Monitor Triggers Severity Page
pod_crashes CrashLoopBackOff, OOMKilled, ImagePullBackOff, etc. critical Pod Crashes & Events
pod_restarts > 5 restarts in 15 min warning Pod Crashes & Events
warning_events Warning-type k8s Events info Pod Crashes & Events
pvc_usage PVC > 80% warn, > 90% crit warn/crit PVC Monitoring
node_conditions DiskPressure, MemoryPressure, PIDPressure, NotReady critical Node Monitoring
node_disk rootfs/imagefs > 85% warn, > 92% crit warn/crit Node Monitoring
tls_cert_expiry < 14 d warn, < 3 d crit warn/crit TLS Cert Expiry
rollout_stuck Deployment/StatefulSet stuck > 15 min warning Workload Health
job_failed Job condition Failed=True warning Workload Health
cronjob_missed > 2 missed schedules warning Workload Health
hpa_at_max HPA at maxReplicas > 30 min warning Workload Health
daemonset_unscheduled desired != ready > 10 min warning Workload Health

Tuning rule of thumb

The defaults are calibrated to be quiet on a healthy cluster.

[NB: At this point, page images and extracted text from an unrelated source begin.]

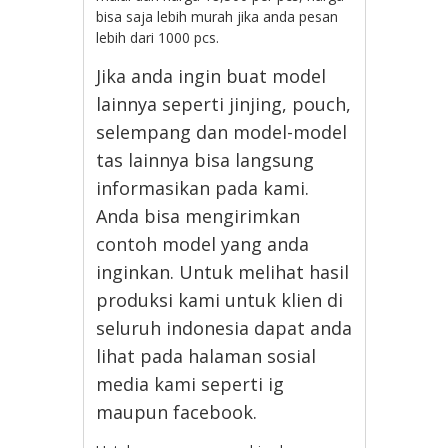
bisa saja lebih murah jika anda pesan
lebih dari 1000 pcs.
Jika anda ingin buat model
lainnya seperti jinjing, pouch,
selempang dan model-model
tas lainnya bisa langsung
informasikan pada kami.
Anda bisa mengirimkan
contoh model yang anda
inginkan. Untuk melihat hasil
produksi kami untuk klien di
seluruh indonesia dapat anda
lihat pada halaman sosial
media kami seperti ig
maupun facebook.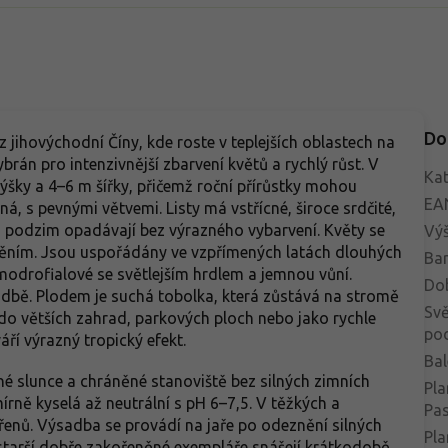
Do
z jihovýchodní Číny, kde roste v teplejších oblastech na
brán pro intenzivnější zbarvení květů a rychlý růst. V
Kat
šky a 4–6 m šířky, přičemž roční přírůstky mohou
EA
á, s pevnými větvemi. Listy má vstřícné, široce srdčité,
a podzim opadávají bez výrazného vybarvení. Květy se
Vý
istěním. Jsou uspořádány ve vzpřímených latách dlouhých
Bar
modrofialové se světlejším hrdlem a jemnou vůní.
Do
adbě. Plodem je suchá tobolka, která zůstává na stromě
Svě
ra do větších zahrad, parkových ploch nebo jako rychle
po
áří výrazný tropický efekt.
Bal
né slunce a chráněné stanoviště bez silných zimních
Pla
írně kyselá až neutrální s pH 6–7,5. V těžkých a
Pa
nů. Výsadba se provádí na jaře po odeznění silných
Pla
, starší dobře zakořeněné exempláře snášejí krátkodobě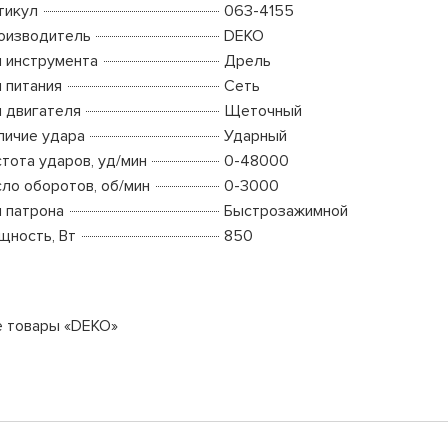
тикул
063-4155
оизводитель
DEKO
п инструмента
Дрель
п питания
Сеть
п двигателя
Щеточный
личие удара
Ударный
стота ударов, уд/мин
0-48000
сло оборотов, об/мин
0-3000
п патрона
Быстрозажимной
щность, Вт
850
е товары «DEKO»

  • Getting spammed? Raise the threshold, or raise dedupe.window, or add the noisy reason to warning_events.reasons_ignore.
  • Something broke and kpulse stayed silent? Lower the threshold. Check if the namespace is in namespaces.exclude.
  • Want everything in one daily summary? Set dedupe.digest.interval: 24h and add critical to dedupe.digest.severities (default excludes it so critical bypasses the digest).

Disabling a monitor

monitors:
  warning_events:
    enabled: false

Then kubectl -n kpulse rollout restart deploy/kpulse.